Located on the main highway that
connects El Salvador with the sea ports of
Guatemala, offers the following advantages :
- 15 minutes from
the capital
city, San
Salvador (2.50
miles from
the metropolitan area)
- 34 miles from the international airport
- 37
miles from
the main Pacific Ocean
sea-port Acajutla
- Access to the main ports in the Pacific
and
Atlantic coasts.
MEXICO
When Mexico became member of the World Trade Organization
(WTO) in
1986, the first step to actively integrate it into the world economy
was made. A
more open trade was initiated and allowed Mexico to be recognized
in the global
economy to such a degree that the country is currently the second
most important
partner of the United States.
Given the 11 free trade agreements Mexico has signed with 32
countries of
different regions worldwide, the country has direct access to
860 million
potential consumers. This allows Mexico to play a key role in
the global
economy strategy, converting it into an attractive country for
the export sector
and for the national and foreign investors.

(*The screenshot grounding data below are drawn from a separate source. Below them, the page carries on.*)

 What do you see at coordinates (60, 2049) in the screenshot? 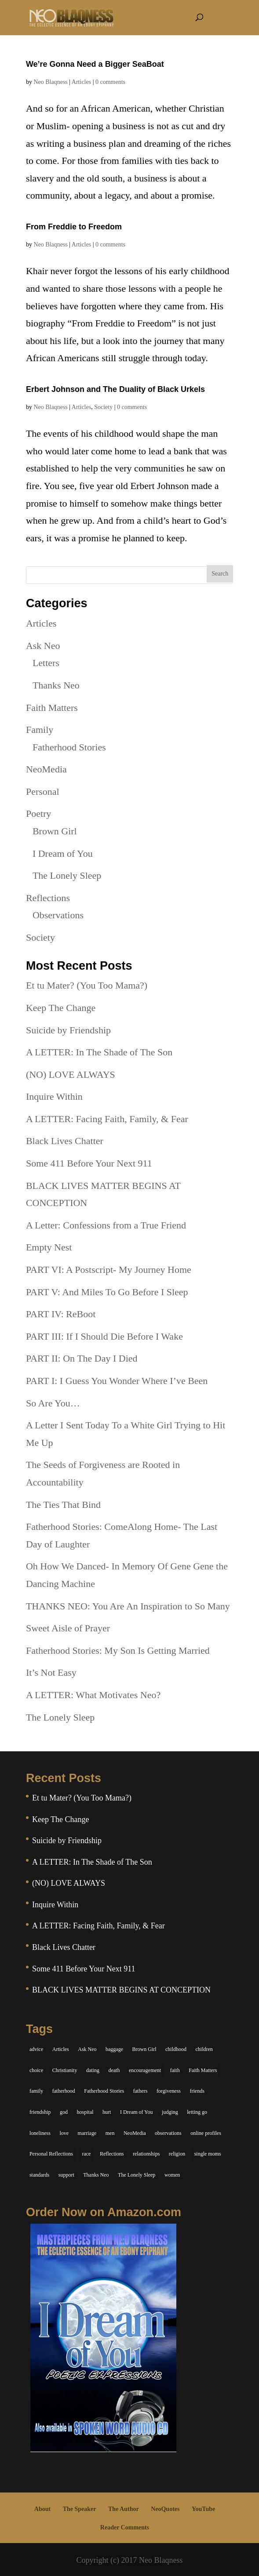 I see `Articles [Articles (5 items)]` at bounding box center [60, 2049]. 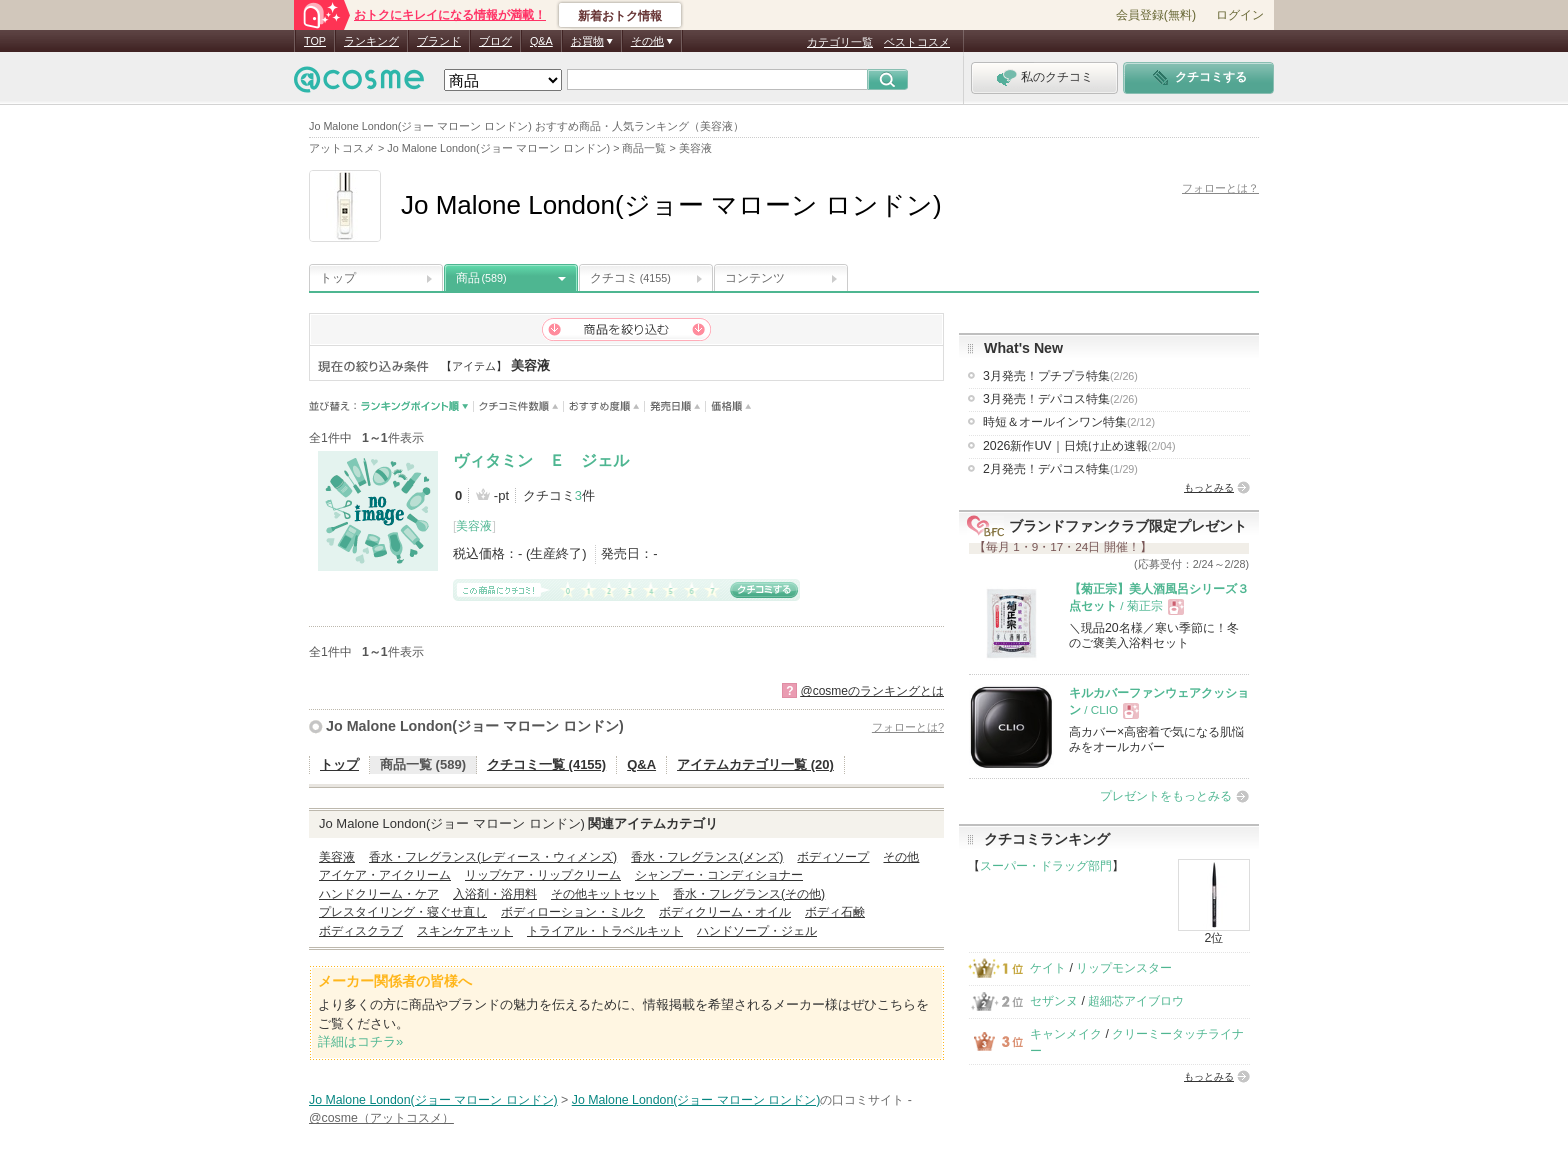 The image size is (1568, 1163). What do you see at coordinates (755, 278) in the screenshot?
I see `コンテンツ` at bounding box center [755, 278].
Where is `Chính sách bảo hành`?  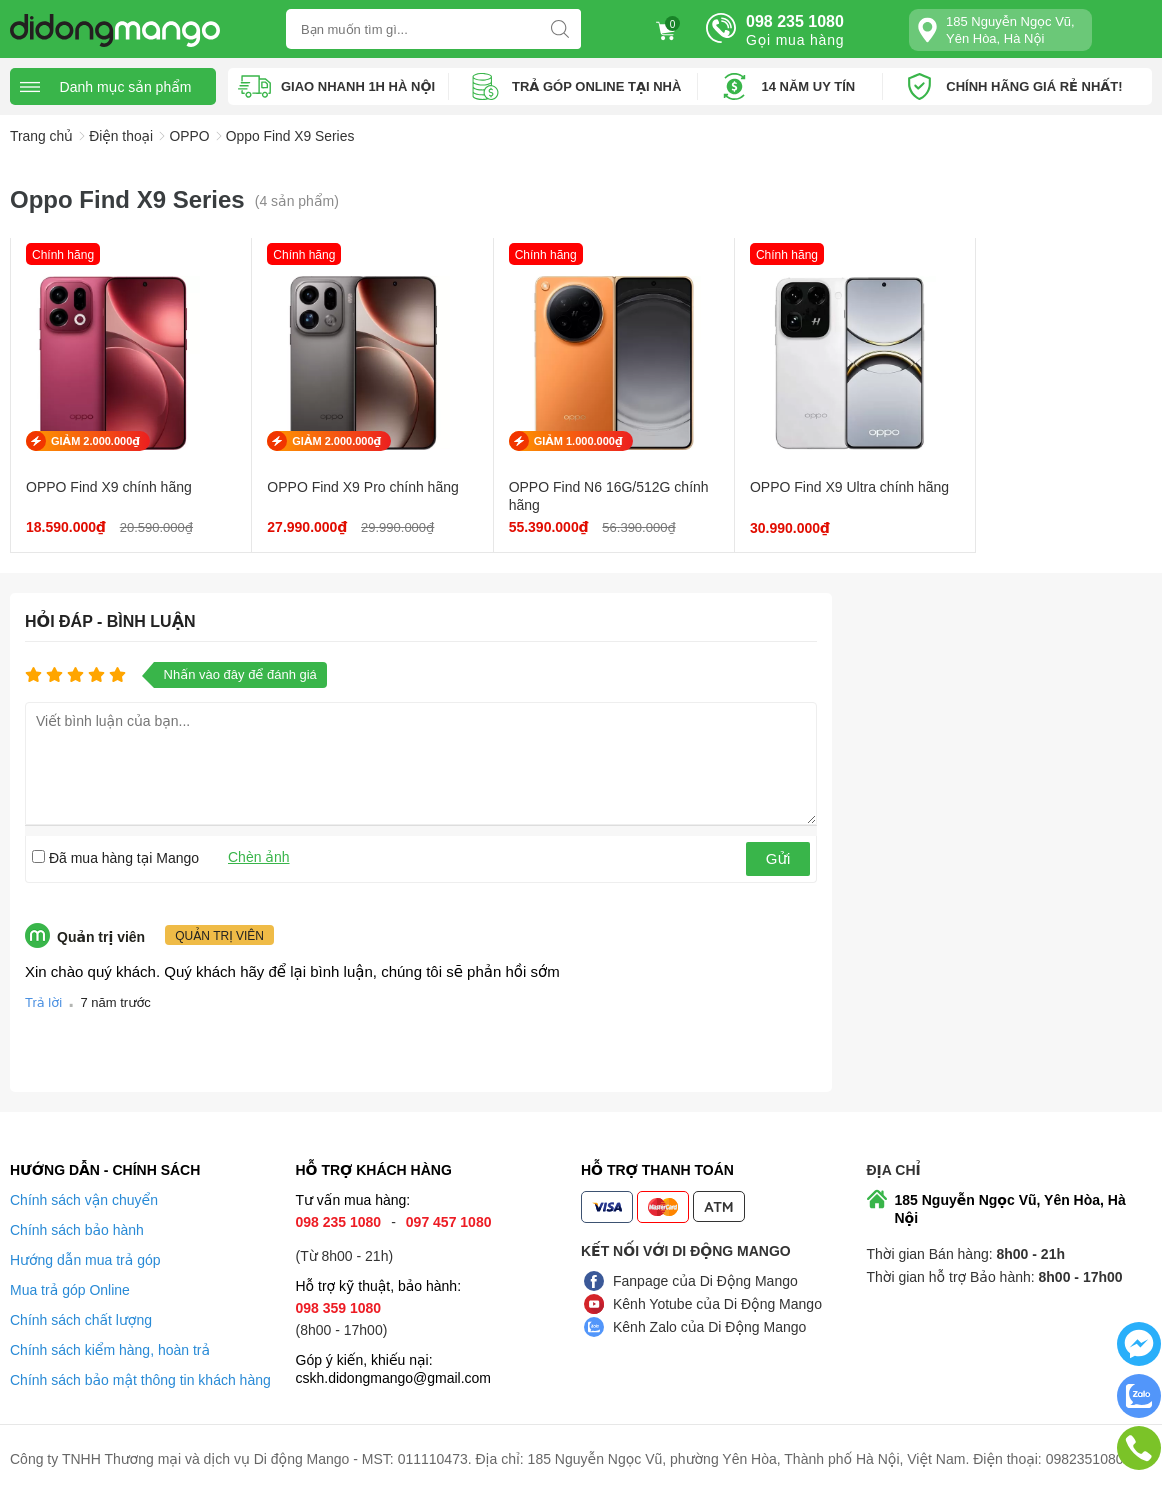 Chính sách bảo hành is located at coordinates (77, 1231).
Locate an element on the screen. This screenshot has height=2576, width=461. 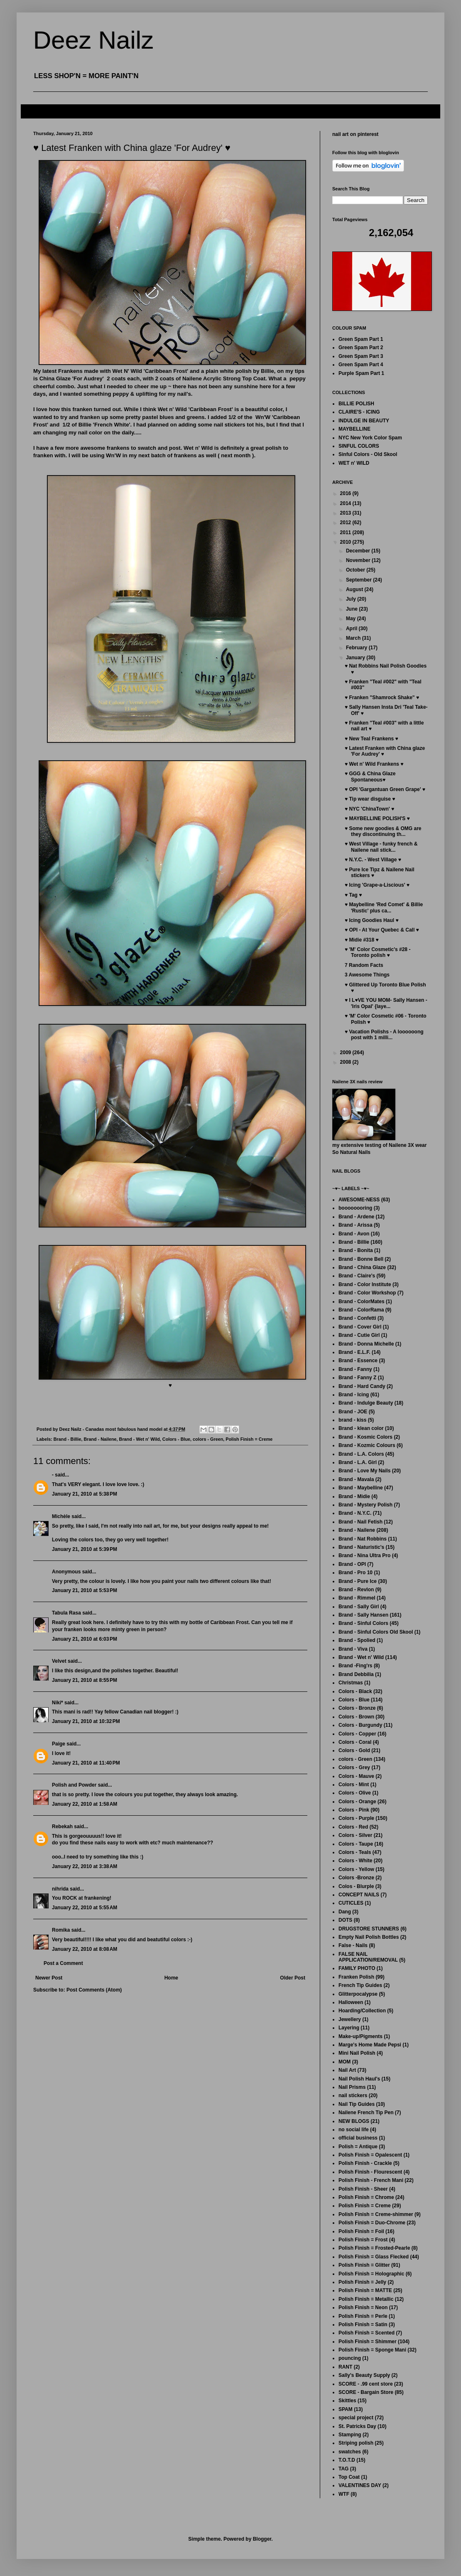 ♥ Midie #318 ♥ is located at coordinates (362, 940).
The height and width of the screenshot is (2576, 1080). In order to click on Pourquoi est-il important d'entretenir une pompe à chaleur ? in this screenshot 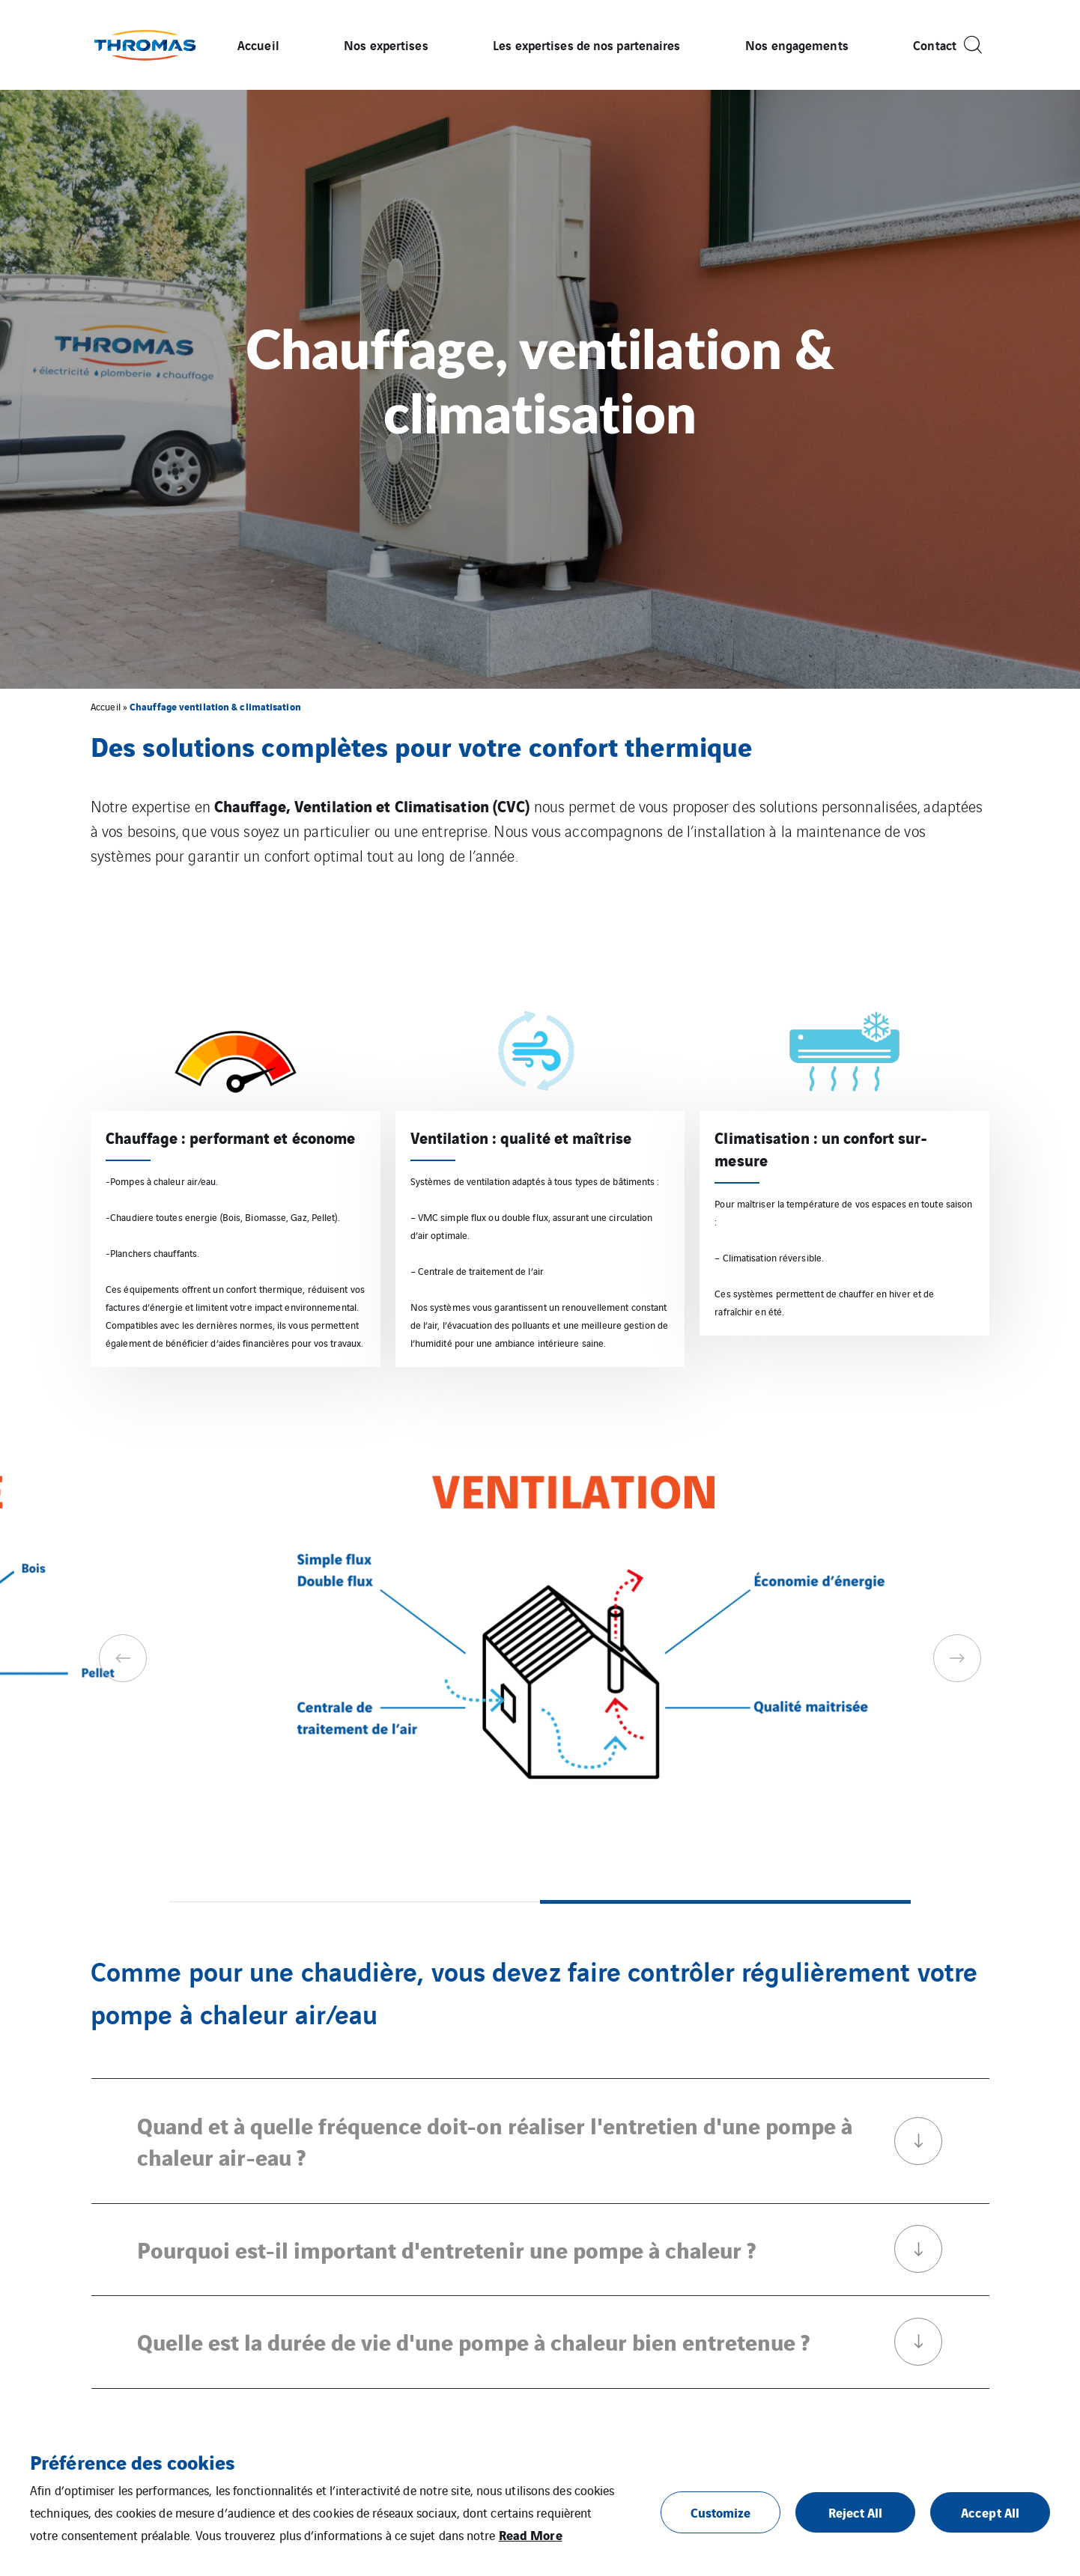 , I will do `click(539, 2249)`.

The main objectives in the world’s dynamic trade include
fostering the
exchange with their trade partners, to eliminate the trade barriers
for services
and goods and to lay the foundation for fair competition. For
example, The
North American Free Trade Agreement (NAFTA) has permitted Mexico
to capture
Foreign Direct Investment (FDI) at record levels (110 billion
USD).
The U.S. is the destination of approximately 88% of Mexico’s
exports.
International trade between the U.S. and Mexico grew approximately
260%
between 1994 and 2000. Mexico international trade with the European
Union
also is growing: it increased from 11.8 billion USD in 1994 to
20.3 billion USD
in 2000.
Mexico has turned into the economic potential of Latin America.
According
to the figures of the WTO, Mexico is ranked as the seventh largest
exporter
worldwide, first in Latin America (2001) and regarding production
ranked as number
ten worldwide (2000). Forming part of the world’s largest
market, exports
represent the main source for Mexican employment and are the
country’s
principal growth engine.
Mexico also has vaccinated its economy against global volatility,
due to the
fact that in February 2002, Standard & Poors, Fitch Ratings
and Moody’s Investor’s
Services, leaders in credit analysis, upgraded their ratings
for Mexico to “investment
grade” and proclaimed their outlooks for the general condition
of the
country as “stable”. S&P forecasted that the
efforts of the Fox administration will
result in lower inflation, lower interest rates, increased productivity
and
medium-term growth.
Mexico’s strategic location, the economic development and
its forecasted
growth offer a great opportunity for investment.